# Your task
The answer must be every line of the records below that contains the word "education", copied out.

# Extracted material
○ ○ ○ ○ ○

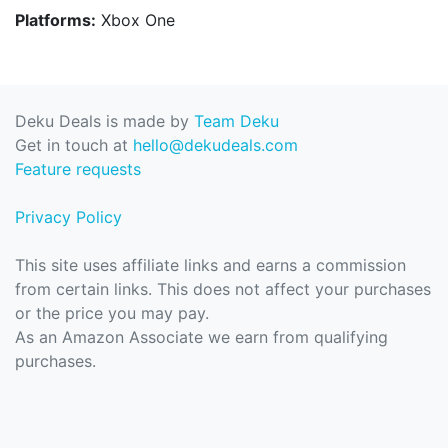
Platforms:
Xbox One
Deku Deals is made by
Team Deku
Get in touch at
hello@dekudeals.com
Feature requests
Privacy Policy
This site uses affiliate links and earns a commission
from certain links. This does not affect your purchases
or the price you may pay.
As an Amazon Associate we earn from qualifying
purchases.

○ ○ ○ ○ ○

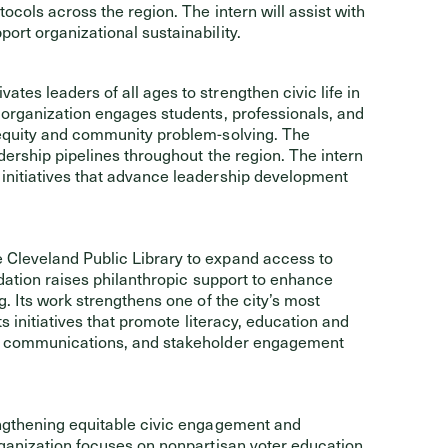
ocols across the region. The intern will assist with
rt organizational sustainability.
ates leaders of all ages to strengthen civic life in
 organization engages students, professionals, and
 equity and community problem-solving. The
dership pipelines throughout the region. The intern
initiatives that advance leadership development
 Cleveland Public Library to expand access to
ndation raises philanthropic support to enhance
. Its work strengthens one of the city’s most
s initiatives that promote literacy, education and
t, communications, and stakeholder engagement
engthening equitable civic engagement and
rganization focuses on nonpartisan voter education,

○ ○ ○ ○ ○

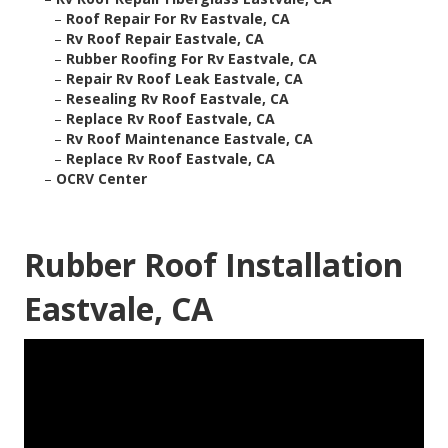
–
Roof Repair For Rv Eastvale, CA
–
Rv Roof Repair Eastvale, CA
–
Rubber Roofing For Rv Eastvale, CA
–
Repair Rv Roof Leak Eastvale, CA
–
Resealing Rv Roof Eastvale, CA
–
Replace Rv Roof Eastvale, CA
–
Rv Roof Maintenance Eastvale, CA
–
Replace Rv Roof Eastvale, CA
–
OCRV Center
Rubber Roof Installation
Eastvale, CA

○ ○ ○ ○ ○

# Task response
s initiatives that promote literacy, education and
rganization focuses on nonpartisan voter education,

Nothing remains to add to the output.